Today is the day. I can’t believe I survived to see this day. I’ve had neck spasms, tension headaches and now cold sores. Blegh! Self-inflicted stress, I know, I KNOW, OK? I did this to myself and I have no right to complain.
This is the day I’ve been building up to for the last few months. I have to remind myself why I’m doing this to myself. And why I’ve put those around me through endless practise rides and Facebook posts and hopeless Twitter attempts.
Today I ride for my beautiful K, who was 16 when he got osteosarcoma of the humerus. He was one of the few who was diagnosed relatively early, and he could have survived, but his parents’ culture forbade him from having an amputation. He texted me on his 18th birthday: “Hi Dr Geel. It’s K. I’m at the hospital to sign consent for my amputation.” But it was too late.
Today I ride for C and G, survivors of osteosarcoma who are thriving, productive adults. I am so very proud of you.
Today I ride for little J, misdiagnosed in the most affluent part of our country, who passed away after being treated for aggressive neuroblastoma. I don’t blame the doctors who missed the diagnosis – it shows how much awareness work we have to do if the best doctors in the best centres don’t see what’s under their noses.
Today I ride for P, who keeps on keeping on. No one should have to go through what she’s enduring, and she keeps on living and hoping. Her cancer, Hodgkin lymphoma, is what I will be studying in more detail over the next few years for a PhD. We‘re aiming to raise survival rates in parts of the country that are underserviced and undersupported.
Today I ride for P who is currently in PICU, fighting off a serious infection.
Today I ride for G, whose warrior-tiger-mother got her through neuroblastoma.
Today I ride for S, whose mother can’t stay with him in hospital because she has six other children and has to work. He’s the same age as my kids and I shudder to think how they would cope if we had to leave them alone in hospital. So grateful we have good jobs and resources. I know, I am privileged.
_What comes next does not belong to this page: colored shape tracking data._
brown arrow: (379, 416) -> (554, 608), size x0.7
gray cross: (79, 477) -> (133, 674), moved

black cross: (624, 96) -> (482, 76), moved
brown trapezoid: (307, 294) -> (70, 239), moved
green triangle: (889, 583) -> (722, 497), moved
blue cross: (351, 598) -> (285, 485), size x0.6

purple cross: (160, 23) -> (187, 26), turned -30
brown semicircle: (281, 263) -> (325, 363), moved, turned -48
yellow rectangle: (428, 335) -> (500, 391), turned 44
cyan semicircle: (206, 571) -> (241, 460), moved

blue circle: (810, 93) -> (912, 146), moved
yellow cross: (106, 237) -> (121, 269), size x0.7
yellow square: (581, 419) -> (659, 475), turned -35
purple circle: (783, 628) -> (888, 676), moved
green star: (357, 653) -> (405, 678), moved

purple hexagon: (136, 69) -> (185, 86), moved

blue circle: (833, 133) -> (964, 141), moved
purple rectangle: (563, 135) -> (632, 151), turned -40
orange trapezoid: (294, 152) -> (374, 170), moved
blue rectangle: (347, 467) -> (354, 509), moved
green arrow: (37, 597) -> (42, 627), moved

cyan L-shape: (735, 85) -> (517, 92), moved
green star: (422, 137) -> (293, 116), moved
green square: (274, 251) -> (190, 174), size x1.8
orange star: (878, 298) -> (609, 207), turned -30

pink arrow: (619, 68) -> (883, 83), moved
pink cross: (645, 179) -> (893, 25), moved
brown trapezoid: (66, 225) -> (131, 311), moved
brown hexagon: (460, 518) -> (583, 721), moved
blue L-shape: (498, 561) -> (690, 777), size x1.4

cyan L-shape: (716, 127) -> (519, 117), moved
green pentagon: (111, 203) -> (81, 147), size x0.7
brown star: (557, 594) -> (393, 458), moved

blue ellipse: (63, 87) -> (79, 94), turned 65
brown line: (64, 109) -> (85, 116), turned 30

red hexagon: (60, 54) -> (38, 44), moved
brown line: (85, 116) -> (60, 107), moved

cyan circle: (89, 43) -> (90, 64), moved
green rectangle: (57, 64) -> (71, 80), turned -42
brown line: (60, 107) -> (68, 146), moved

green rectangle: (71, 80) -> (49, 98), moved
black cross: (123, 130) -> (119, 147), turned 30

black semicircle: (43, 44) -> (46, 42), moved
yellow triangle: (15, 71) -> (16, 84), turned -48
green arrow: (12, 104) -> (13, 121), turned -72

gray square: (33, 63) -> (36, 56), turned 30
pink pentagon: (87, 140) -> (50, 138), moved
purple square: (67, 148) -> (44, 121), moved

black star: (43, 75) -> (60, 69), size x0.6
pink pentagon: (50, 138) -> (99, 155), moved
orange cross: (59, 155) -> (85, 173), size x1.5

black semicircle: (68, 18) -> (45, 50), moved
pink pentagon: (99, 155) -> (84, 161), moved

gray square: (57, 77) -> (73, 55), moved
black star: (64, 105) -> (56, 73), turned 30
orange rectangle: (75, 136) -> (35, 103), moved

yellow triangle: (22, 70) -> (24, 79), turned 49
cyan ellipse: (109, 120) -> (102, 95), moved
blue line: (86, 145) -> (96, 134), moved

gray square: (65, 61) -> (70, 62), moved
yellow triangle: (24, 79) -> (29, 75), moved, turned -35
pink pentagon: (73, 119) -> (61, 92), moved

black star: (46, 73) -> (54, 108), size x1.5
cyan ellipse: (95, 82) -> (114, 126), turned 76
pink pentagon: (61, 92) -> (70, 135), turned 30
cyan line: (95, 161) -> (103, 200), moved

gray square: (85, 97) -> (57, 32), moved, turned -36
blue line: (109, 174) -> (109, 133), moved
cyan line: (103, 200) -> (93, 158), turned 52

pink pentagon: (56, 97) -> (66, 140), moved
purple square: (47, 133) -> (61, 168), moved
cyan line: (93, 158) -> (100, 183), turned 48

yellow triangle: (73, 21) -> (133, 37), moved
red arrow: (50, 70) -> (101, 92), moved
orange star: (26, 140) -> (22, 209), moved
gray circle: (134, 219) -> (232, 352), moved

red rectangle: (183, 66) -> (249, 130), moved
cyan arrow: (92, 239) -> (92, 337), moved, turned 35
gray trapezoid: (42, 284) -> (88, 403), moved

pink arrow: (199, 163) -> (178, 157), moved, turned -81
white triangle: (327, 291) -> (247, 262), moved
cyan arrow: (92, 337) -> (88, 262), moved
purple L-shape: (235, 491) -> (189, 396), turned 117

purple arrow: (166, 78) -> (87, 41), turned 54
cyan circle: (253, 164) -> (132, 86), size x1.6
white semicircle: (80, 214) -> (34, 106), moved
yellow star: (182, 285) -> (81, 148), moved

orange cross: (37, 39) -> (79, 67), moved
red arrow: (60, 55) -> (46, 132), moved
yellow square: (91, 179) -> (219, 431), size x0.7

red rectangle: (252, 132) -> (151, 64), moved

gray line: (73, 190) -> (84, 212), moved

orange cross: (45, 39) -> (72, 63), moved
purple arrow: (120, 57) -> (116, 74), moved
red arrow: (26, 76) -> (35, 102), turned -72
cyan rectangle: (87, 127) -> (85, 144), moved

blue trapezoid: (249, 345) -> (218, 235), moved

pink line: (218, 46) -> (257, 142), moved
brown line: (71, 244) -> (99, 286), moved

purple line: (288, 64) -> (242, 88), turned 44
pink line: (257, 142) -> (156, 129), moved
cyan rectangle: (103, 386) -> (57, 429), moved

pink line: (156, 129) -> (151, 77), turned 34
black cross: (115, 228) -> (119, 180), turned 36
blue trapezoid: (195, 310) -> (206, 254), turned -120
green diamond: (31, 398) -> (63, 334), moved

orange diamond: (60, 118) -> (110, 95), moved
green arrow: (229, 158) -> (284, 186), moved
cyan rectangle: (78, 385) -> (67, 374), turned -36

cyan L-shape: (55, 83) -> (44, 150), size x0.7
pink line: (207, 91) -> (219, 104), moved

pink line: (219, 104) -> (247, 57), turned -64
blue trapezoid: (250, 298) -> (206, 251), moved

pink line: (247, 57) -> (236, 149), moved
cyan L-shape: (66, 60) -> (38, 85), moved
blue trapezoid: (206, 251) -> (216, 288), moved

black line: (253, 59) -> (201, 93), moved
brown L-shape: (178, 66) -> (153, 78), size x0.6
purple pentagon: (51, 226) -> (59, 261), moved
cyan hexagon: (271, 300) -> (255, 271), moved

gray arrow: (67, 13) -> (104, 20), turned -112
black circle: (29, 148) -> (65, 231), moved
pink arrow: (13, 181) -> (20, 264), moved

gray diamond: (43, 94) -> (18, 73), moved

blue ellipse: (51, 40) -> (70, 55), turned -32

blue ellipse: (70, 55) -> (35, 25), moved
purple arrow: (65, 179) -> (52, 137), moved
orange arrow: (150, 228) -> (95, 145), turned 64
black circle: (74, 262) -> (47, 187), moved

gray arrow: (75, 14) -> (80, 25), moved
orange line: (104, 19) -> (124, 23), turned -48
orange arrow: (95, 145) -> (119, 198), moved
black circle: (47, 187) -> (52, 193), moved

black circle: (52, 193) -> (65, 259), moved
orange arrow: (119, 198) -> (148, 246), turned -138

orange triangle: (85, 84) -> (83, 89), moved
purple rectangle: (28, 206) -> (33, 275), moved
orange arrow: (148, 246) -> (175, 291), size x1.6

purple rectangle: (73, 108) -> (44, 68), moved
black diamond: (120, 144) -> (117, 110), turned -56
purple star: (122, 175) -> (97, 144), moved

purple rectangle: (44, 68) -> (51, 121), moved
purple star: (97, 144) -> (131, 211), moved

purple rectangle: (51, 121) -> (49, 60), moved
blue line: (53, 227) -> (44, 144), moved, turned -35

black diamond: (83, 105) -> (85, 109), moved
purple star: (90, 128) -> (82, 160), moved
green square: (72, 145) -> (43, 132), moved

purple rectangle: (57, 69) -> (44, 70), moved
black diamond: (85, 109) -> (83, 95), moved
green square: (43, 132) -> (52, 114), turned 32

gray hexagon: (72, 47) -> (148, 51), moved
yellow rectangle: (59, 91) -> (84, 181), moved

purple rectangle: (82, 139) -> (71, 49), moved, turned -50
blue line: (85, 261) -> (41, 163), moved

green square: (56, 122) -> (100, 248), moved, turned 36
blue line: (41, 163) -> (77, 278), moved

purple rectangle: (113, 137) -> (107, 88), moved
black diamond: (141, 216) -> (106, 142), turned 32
Today I ride for L, whose dad I met in the Engen shop the other day. I didn’t recognise him but he remembered me and told me that his child had died from nephroblastoma Stage IV six years ago. Nephroblastoma is a highly treatable disease and relatively easy to diagnose so I always find these deaths harder to deal with. He told me how much he appreciated the care from all the staff in out unit, and that he was proud of us. I wanted to cry.
Today I ride for E, my feisty, overly assertive teenager who chose not to be treated when her Ewing sarcoma relapsed. I respected her decision and I admired her courage and yet, at her funeral, I cried like a baby.
Today I ride for Naughty N who seems to have lost touch with us. She had the toughest life and yet she kept on going, her survival instinct stronger than anything. I pledge to re-establish contact.
Today I ride for all the kids whose stories are etched on my heart. The ones who make me cry, the ones who make me sigh, the ones who make me pull my hair out in private.
Today I ride for all those kids who haven’t yet been diagnosed, who don’t yet know what a paediatric oncology unit it. I ride to raise awareness and money for life-saving research so that the list of the living grows longer than the list of the dead.